Politique de gribouille ?

Au-delà des intempéries climatiques, pour la Capeb, toute une série de décisions – ou indécisions- politiques du gouvernement Hollande, expliquent les difficultés rencontrées par les artisans du bâtiment. Parmi les doléances de l’organisation professionnelle figure en bonne place l’encadrement d’une concurrence jugée déloyale. Dans le bras de fer qui, depuis plusieurs mois, oppose artisans du bâtiment et auto-entrepreneurs, la Capeb n’a pas obtenu l’exclusion de ces derniers du secteur du bâtiment. Or, « si le régime des auto-entrepreneurs convient dans certaines activités, par contre, dans le secteur qui est le nôtre, ce régime pose un réel problème », insiste Patrick Liebus, qui évoque travail dissimulé et différentiel d’obligations entre les deux régimes. Sur un sujet ponctuel, toutefois, un équilibre est apporté par le projet de loi porté par la ministre de l’Artisanat, Sylvia Pinel : dorénavant, les auto-entrepreneurs ne bénéficieront plus des mêmes droits à la formation continue que les artisans, lorsqu’ils ne cotisent pas. Outre les auto-entrepreneurs, la Capeb se plaint de la concurrence des « entreprises low cost qui ne respectent aucune règle fiscale et sociale. Elles travaillent en sous-traitance avec les grandes entreprises du bâtiment. Rien n’a été fait. Cela continue », dénonce Patrick Liebus, citant l’exemple de salariés non déclarés qui ont été découverts sur le chantier de l’EPR de Flamanville.

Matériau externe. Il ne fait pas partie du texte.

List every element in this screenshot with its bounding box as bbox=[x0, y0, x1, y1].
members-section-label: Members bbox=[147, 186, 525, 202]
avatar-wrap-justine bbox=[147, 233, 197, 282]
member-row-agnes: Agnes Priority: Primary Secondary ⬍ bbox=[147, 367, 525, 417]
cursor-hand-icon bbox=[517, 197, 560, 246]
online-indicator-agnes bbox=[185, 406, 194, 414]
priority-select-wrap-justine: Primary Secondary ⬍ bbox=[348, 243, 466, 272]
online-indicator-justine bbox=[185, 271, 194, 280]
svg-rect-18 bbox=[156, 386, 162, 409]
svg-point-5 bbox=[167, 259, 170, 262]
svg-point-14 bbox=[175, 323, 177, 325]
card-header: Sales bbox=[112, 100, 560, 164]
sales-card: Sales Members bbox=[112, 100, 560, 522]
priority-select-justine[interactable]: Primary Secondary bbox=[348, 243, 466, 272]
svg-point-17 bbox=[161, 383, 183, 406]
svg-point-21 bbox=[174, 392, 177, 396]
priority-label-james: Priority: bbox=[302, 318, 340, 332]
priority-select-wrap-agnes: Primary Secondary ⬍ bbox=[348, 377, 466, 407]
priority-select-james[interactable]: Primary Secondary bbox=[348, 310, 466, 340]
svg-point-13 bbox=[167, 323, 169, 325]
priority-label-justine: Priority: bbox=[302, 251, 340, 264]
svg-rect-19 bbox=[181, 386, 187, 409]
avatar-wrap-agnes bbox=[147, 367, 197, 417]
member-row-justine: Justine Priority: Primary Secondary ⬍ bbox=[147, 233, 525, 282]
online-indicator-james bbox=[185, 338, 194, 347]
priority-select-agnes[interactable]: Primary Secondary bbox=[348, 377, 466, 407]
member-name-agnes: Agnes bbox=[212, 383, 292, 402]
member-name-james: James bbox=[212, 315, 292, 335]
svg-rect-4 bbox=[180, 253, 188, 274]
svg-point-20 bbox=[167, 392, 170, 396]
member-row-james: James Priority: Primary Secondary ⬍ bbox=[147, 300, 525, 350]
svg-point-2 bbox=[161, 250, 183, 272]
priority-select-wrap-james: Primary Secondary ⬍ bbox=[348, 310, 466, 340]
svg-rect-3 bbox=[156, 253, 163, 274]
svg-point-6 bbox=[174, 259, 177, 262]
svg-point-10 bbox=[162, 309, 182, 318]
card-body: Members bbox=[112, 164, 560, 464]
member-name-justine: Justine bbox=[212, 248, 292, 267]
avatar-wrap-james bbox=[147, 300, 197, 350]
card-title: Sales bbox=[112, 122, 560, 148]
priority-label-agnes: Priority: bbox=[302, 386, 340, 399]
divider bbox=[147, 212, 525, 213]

Autre catégorie de doléances : les fluctuations du cadre fiscal, avec l’augmentation du taux de TVA, la réforme prévue sur les retraites, la remise en cause de la défiscalisation des heures supplémentaires… Plus spécifiquement, la Capeb pointe aussi le retard dans la mise en place des mesures qui concernent directement le bâtiment, notamment celles liées au Grenelle de l’environnement. « Rien n’est fait pour que l’on puisse travailler », grogne Patrick Liebus.

Mobilisation en vue

Après la manifestation de janvier dernier, pour laquelle la Capeb revendique 10 000 participants, l’organisation a donc décidé d’une nouvelle mobilisation sur tout le territoire, le 13 septembre. La Confédération revendique le soutien d’autres organisations, comme certaines branches de l’UPA (Union professionnelle artisanale), la Fédération des retraités du secteur du bâtiment, ou encore la Fédération française du négoce. Parmi ses revendications figurent notamment une TVA réduite à 5% pour l’ensemble des travaux de rénovation, la réouverture du PTZ+ (prêt à taux 0) à l’ancien, sous conditions de travaux de performance énergétique réalisés dans les deux ans suivant l’acquisition, le rétablissement à 45 000 euros du plafond de ressources du cumul de l’Eco-prêt et du Crédit d’impôt développement durable, la création du PERL, le « Prêt énergie pour la rénovation des logements », l’adaptation des modalités d’intervention de la BPI (Banque publique d’investissement) aux TPE, notamment aux entreprises de moins de 20 salariés, en matière de préfinancement du Crédit d’impôt compétitivité emploi et de la garantie d’Oséo-BPI faite aux banques lorsqu’elles accordent un préfinancement du CICE.